### [THE PROBLEM]
Output, exactly and alone, the lines from the one containing "[Partager via le lien] (269, 1805)" through the last line of the material below, both ends included.

────────────────────────────────────────

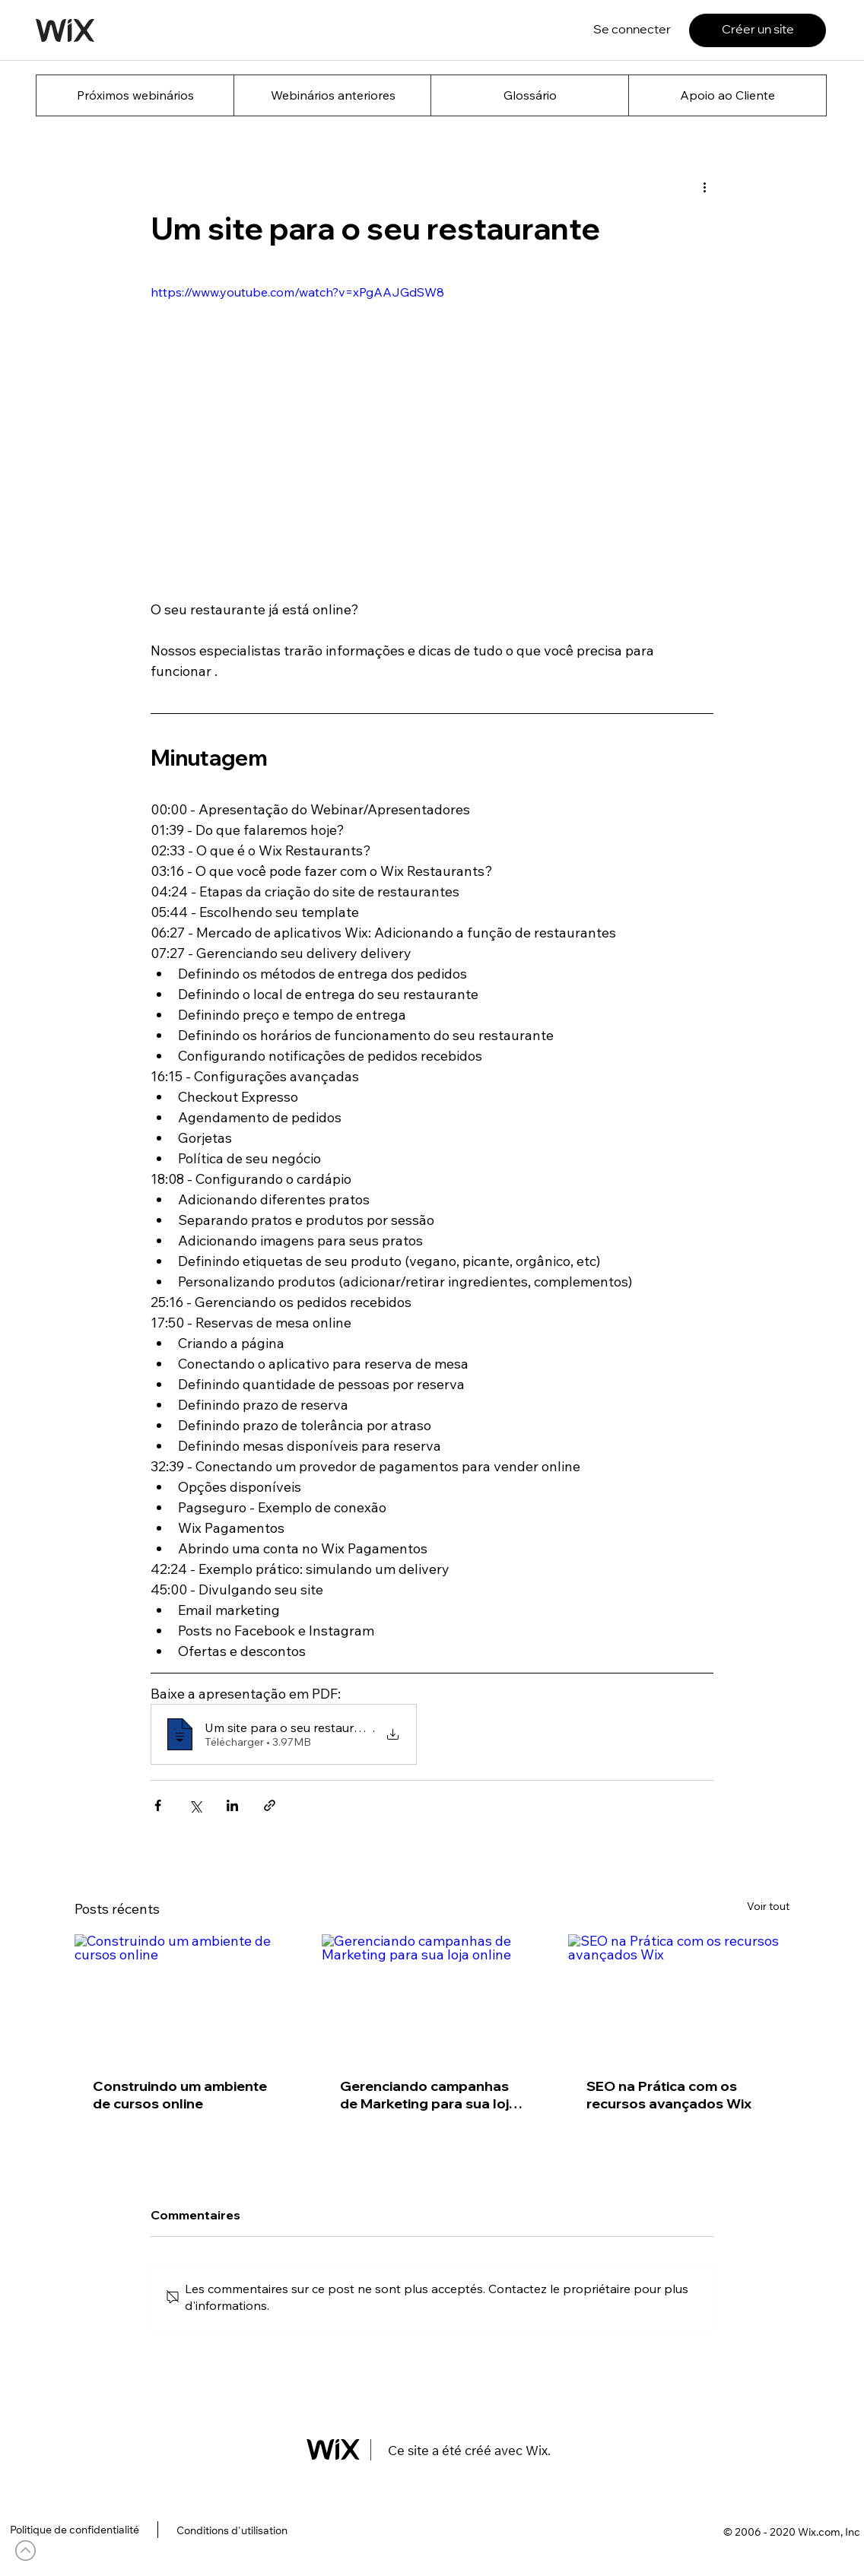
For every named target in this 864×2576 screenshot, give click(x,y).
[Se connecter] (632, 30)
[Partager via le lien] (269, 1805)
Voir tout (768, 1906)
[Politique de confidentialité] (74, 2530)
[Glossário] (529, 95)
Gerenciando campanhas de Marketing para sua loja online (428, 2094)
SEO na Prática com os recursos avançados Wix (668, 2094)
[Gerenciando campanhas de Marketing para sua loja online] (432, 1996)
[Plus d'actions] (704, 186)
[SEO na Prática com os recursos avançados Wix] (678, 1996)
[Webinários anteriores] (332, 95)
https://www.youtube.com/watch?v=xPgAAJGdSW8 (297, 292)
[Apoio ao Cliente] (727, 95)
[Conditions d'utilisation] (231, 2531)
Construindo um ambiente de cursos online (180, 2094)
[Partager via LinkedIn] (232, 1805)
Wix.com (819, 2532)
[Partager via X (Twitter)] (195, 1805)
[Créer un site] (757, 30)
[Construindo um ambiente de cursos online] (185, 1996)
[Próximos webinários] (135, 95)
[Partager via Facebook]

────────────────────────────────────────

### [ANSWER TO THE EXERCISE]
[Partager via le lien] (269, 1805)
Voir tout (768, 1906)
[Politique de confidentialité] (74, 2530)
[Glossário] (529, 95)
Gerenciando campanhas de Marketing para sua loja online (428, 2094)
SEO na Prática com os recursos avançados Wix (668, 2094)
[Gerenciando campanhas de Marketing para sua loja online] (432, 1996)
[Plus d'actions] (704, 186)
[SEO na Prática com os recursos avançados Wix] (678, 1996)
[Webinários anteriores] (332, 95)
https://www.youtube.com/watch?v=xPgAAJGdSW8 (297, 292)
[Apoio ao Cliente] (727, 95)
[Conditions d'utilisation] (231, 2531)
Construindo um ambiente de cursos online (180, 2094)
[Partager via LinkedIn] (232, 1805)
Wix.com (819, 2532)
[Partager via X (Twitter)] (195, 1805)
[Créer un site] (757, 30)
[Construindo um ambiente de cursos online] (185, 1996)
[Próximos webinários] (135, 95)
[Partager via Facebook]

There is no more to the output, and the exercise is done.